FireDragon, your viv is brilliant!

But I have a slight concern about beardies.... the height of the viv.... and their general clumsiness when climbing....

a fall from the top (or even middle) rock section could easily kill/break bones, especially if they land on a lower rock section.

When beardies slip, they tend to sorta slide a bit backwards first, which would mean they would land on their backs 99% of the time, i know what mine are like climbing on pillows on the bed, they always fall onto their backs on the quilt if they topple, they end up upside down.


----------



## The Roach Hut (Mar 29, 2008)

moonstruck said:


> FireDragon, your viv is brilliant!
> 
> But I have a slight concern about beardies.... the height of the viv.... and their general clumsiness when climbing....
> 
> ...


I totally understand your concerns, however the beardies cannot climb over the entire structure as it does not allow them access to it. Dragons do not fall from there and in the wild would climb and sit on posts logs and rocks. 

All of my dragons are very healthy and strong. Not one of them have fallen and dont forget that the biggest drop is about a 1ft and half to 2 ft sand is deep. 
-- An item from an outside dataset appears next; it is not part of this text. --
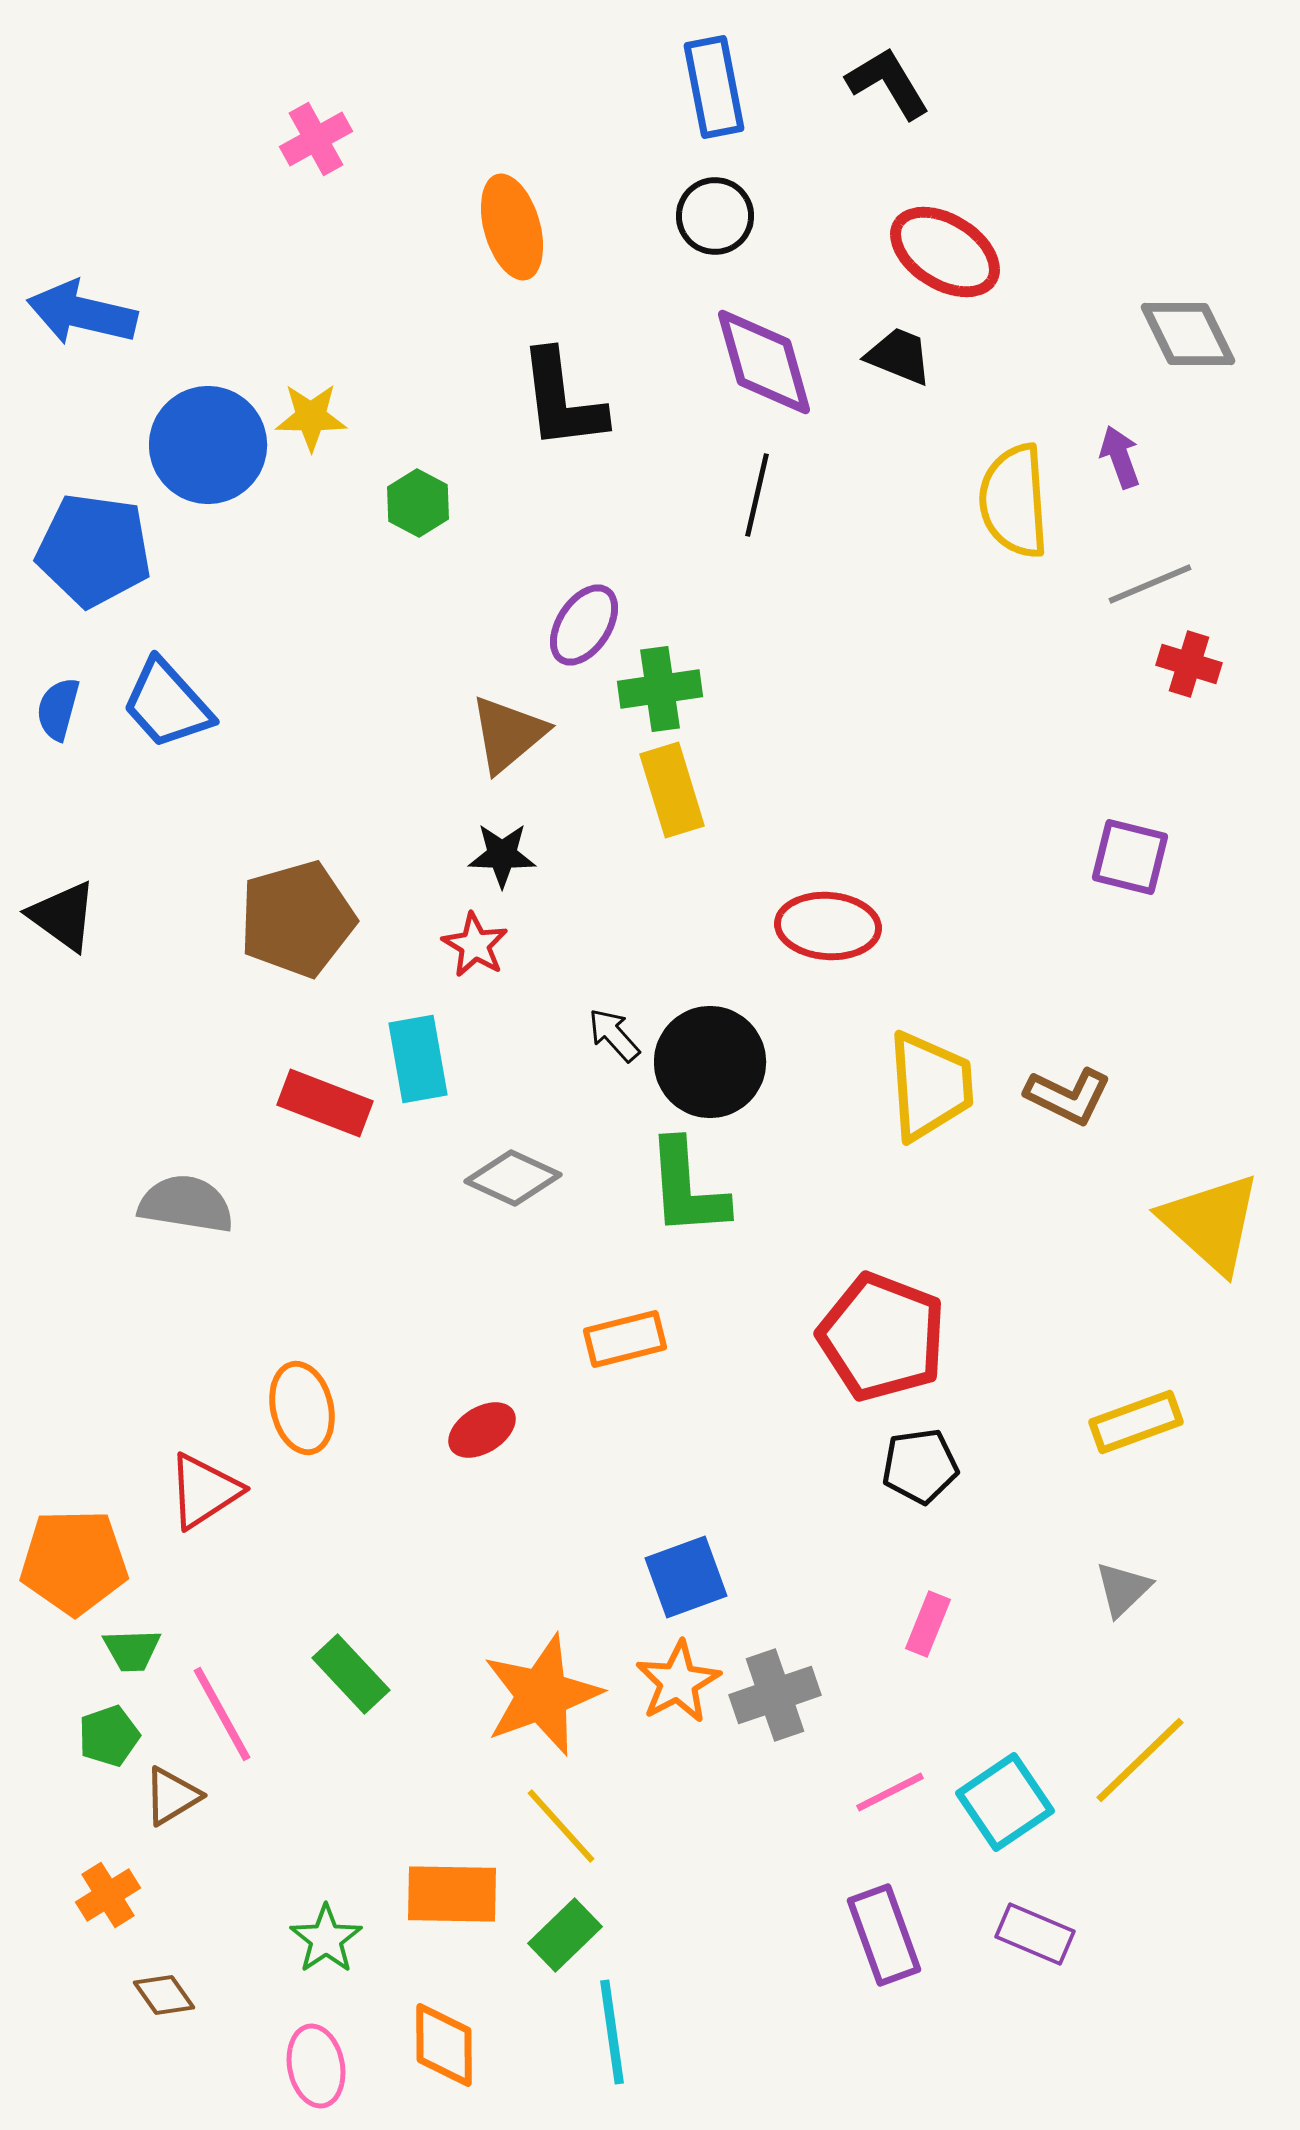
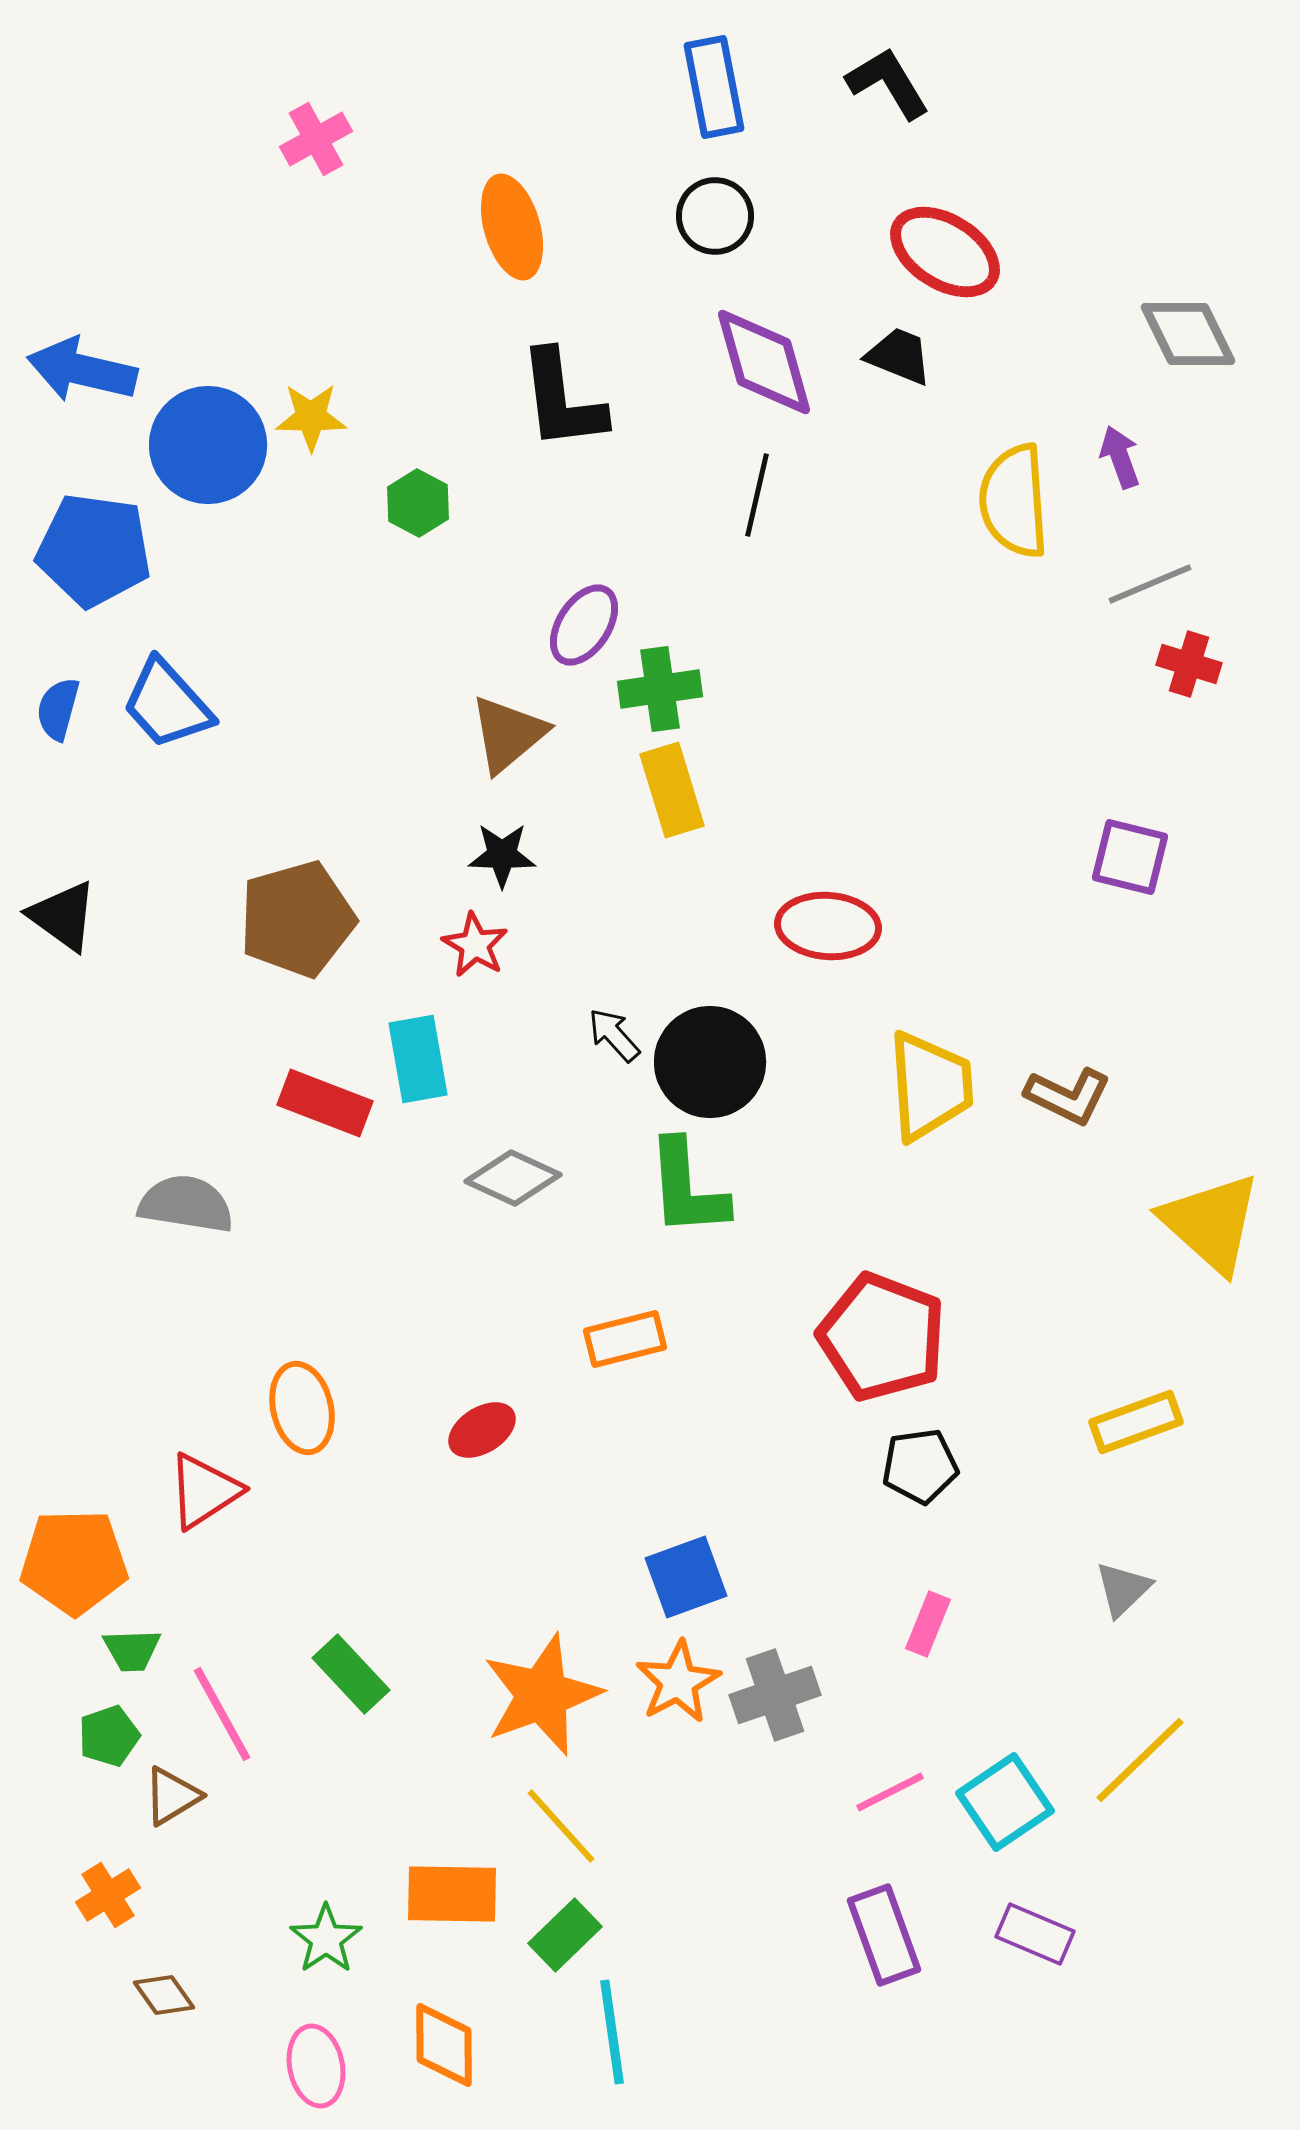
blue arrow at (82, 313): moved 57 px down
thanks for the concern but everything is fine they enjoy their enclosure and its about producing a natralistic environment for them that is as close to the real thing as possible.

Again i appreciate the concern 

Tony


----------



## cfcbulldog78 (Apr 24, 2009)

firedragon you viv is absoultly jaw dropping jealous very very jealous lol


----------



## The Roach Hut (Mar 29, 2008)

Thanks mate its appreciated im in process of doing another 8ft atm


----------



## The Roach Hut (Mar 29, 2008)

heres a link to the video i put on you tue, the viv een used y dragons for 9 months even though there are oly 6 in it now it has chipped and will need a touch up take a look at the video let me know what u think. might help get a etter perception too

YouTube - My Bearded Dragons Vivarium With Fake Rock Walls


----------



## Tarn~Totty (May 4, 2009)

:gasp: OHG!!! Dont know what anyone else thinks...but If you liked the pics, your gunna love the vid!!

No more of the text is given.